MeasureTheory.vaddInvariantMeasure_tfae
theorem MeasureTheory.vaddInvariantMeasure_tfae :
∀ (G : Type u) {α : Type w} {m : MeasurableSpace α} [inst : AddGroup G] [inst_1 : AddAction G α]
[inst_2 : MeasurableSpace G] [inst_3 : MeasurableVAdd G α] (μ : MeasureTheory.Measure α),
[MeasureTheory.VAddInvariantMeasure G α μ,
∀ (c : G) (s : Set α), MeasurableSet s → ↑↑μ ((fun x => c +ᵥ x) ⁻¹' s) = ↑↑μ s,
∀ (c : G) (s : Set α), MeasurableSet s → ↑↑μ (c +ᵥ s) = ↑↑μ s,
∀ (c : G) (s : Set α), ↑↑μ ((fun x => c +ᵥ x) ⁻¹' s) = ↑↑μ s, ∀ (c : G) (s : Set α), ↑↑μ (c +ᵥ s) = ↑↑μ s,
∀ (c : G), MeasureTheory.Measure.map (fun x => c +ᵥ x) μ = μ,
∀ (c : G), MeasureTheory.MeasurePreserving (fun x => c +ᵥ x) μ μ].TFAE
This theorem provides equivalent definitions of a measure that is invariant under the action of an additive group. Here, the group `G` acts additively on the set `α`, and `μ` is a measure on `α`. The equivalent definitions are:
- `VAddInvariantMeasure G α μ`: The measure `μ` is invariant under the additive action of `G`.

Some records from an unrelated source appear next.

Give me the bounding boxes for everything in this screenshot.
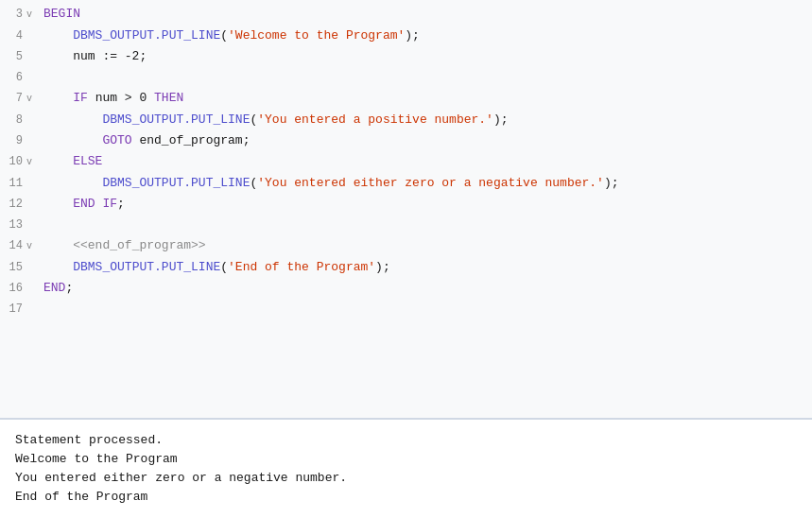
kw-token: GOTO <box>102 133 131 147</box>
kw-token: IF <box>73 91 88 105</box>
label-token: <<end_of_program>> <box>73 238 205 252</box>
line-number: 4 <box>0 26 26 46</box>
line-number: 7 <box>0 88 26 109</box>
output-line: Statement processed. <box>15 431 797 450</box>
code-line: 5 num := -2; <box>0 46 812 67</box>
line-content: DBMS_OUTPUT.PUT_LINE('You entered a posi… <box>40 110 812 130</box>
code-line: 8 DBMS_OUTPUT.PUT_LINE('You entered a po… <box>0 110 812 130</box>
output-area: Statement processed.Welcome to the Progr… <box>0 420 812 518</box>
line-number: 6 <box>0 67 26 88</box>
line-content: BEGIN <box>40 4 812 25</box>
plain-token: ( <box>220 28 228 43</box>
fn-token: DBMS_OUTPUT.PUT_LINE <box>73 260 220 274</box>
kw-token: THEN <box>154 91 183 105</box>
line-number: 5 <box>0 46 26 67</box>
kw-token: ELSE <box>73 154 102 168</box>
line-number: 12 <box>0 194 26 215</box>
plain-token: num > <box>88 91 140 105</box>
code-line: 15 DBMS_OUTPUT.PUT_LINE('End of the Prog… <box>0 257 812 278</box>
plain-token: ); <box>493 112 509 127</box>
plain-token <box>43 238 73 252</box>
line-content: ELSE <box>40 151 812 172</box>
fn-token: DBMS_OUTPUT.PUT_LINE <box>102 176 250 190</box>
plain-token <box>43 112 102 127</box>
code-line: 14v <<end_of_program>> <box>0 235 812 257</box>
code-line: 3vBEGIN <box>0 4 812 26</box>
line-content: DBMS_OUTPUT.PUT_LINE('Welcome to the Pro… <box>40 26 812 46</box>
kw-token: BEGIN <box>43 7 80 21</box>
output-line: End of the Program <box>15 488 797 507</box>
line-number: 8 <box>0 110 26 130</box>
code-line: 17 <box>0 299 812 319</box>
line-number: 11 <box>0 173 26 194</box>
plain-token: ; <box>65 281 73 295</box>
line-content: IF num > 0 THEN <box>40 88 812 109</box>
plain-token <box>43 133 102 147</box>
code-editor: 3vBEGIN4 DBMS_OUTPUT.PUT_LINE('Welcome t… <box>0 0 812 420</box>
code-line: 11 DBMS_OUTPUT.PUT_LINE('You entered eit… <box>0 173 812 194</box>
plain-token <box>43 154 73 168</box>
output-line: You entered either zero or a negative nu… <box>15 469 797 488</box>
plain-token: ); <box>604 176 619 190</box>
str-token: 'You entered a positive number.' <box>257 112 493 127</box>
plain-token: ); <box>405 28 420 43</box>
str-token: 'You entered either zero or a negative n… <box>257 176 604 190</box>
kw-token: END <box>43 281 65 295</box>
fn-token: DBMS_OUTPUT.PUT_LINE <box>73 28 220 43</box>
plain-token <box>147 91 154 105</box>
fold-icon[interactable]: v <box>26 152 40 173</box>
plain-token <box>43 91 73 105</box>
fold-icon[interactable]: v <box>26 89 40 110</box>
line-number: 9 <box>0 130 26 151</box>
line-number: 13 <box>0 215 26 235</box>
line-number: 3 <box>0 4 26 25</box>
code-line: 6 <box>0 67 812 88</box>
line-content: DBMS_OUTPUT.PUT_LINE('You entered either… <box>40 173 812 194</box>
str-token: 'Welcome to the Program' <box>228 28 405 43</box>
plain-token: end_of_program; <box>132 133 251 147</box>
line-content: END IF; <box>40 194 812 215</box>
plain-token <box>43 176 102 190</box>
line-number: 17 <box>0 299 26 319</box>
line-content: END; <box>40 278 812 299</box>
code-line: 16 END; <box>0 278 812 299</box>
fn-token: DBMS_OUTPUT.PUT_LINE <box>102 112 250 127</box>
plain-token <box>43 28 73 43</box>
line-content: GOTO end_of_program; <box>40 130 812 151</box>
line-number: 15 <box>0 257 26 278</box>
plain-token: ); <box>375 260 390 274</box>
line-content: DBMS_OUTPUT.PUT_LINE('End of the Program… <box>40 257 812 278</box>
line-content: <<end_of_program>> <box>40 235 812 256</box>
plain-token <box>43 260 73 274</box>
kw-token: END IF <box>73 197 117 211</box>
output-line: Welcome to the Program <box>15 450 797 469</box>
plain-token: num := -2; <box>43 49 147 63</box>
fold-icon[interactable]: v <box>26 5 40 26</box>
plain-token: ( <box>220 260 228 274</box>
str-token: 'End of the Program' <box>228 260 375 274</box>
line-content: num := -2; <box>40 46 812 67</box>
plain-token: ; <box>117 197 125 211</box>
fold-icon[interactable]: v <box>26 236 40 257</box>
code-line: 4 DBMS_OUTPUT.PUT_LINE('Welcome to the P… <box>0 26 812 46</box>
code-line: 10v ELSE <box>0 151 812 173</box>
code-line: 7v IF num > 0 THEN <box>0 88 812 110</box>
line-number: 16 <box>0 278 26 299</box>
code-line: 9 GOTO end_of_program; <box>0 130 812 151</box>
plain-token <box>43 197 73 211</box>
code-line: 12 END IF; <box>0 194 812 215</box>
code-line: 13 <box>0 215 812 235</box>
line-number: 10 <box>0 151 26 172</box>
line-number: 14 <box>0 235 26 256</box>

- For every group element `c : G` and measurable set `s : Set α`, the measure of the preimage of `s` under vector addition `(c +ᵥ ·)` is equal to the measure of `s`.
- For every group element `c : G` and measurable set `s : Set α`, the measure of the image `c +ᵥ s` of `s` under vector addition `(c +ᵥ ·)` is equal to the measure of `s`.
- These properties hold for any set `s : Set α`, even if it's not measurable.
- For any group element `c : G`, the vector addition of `c` maps the measure `μ` to itself.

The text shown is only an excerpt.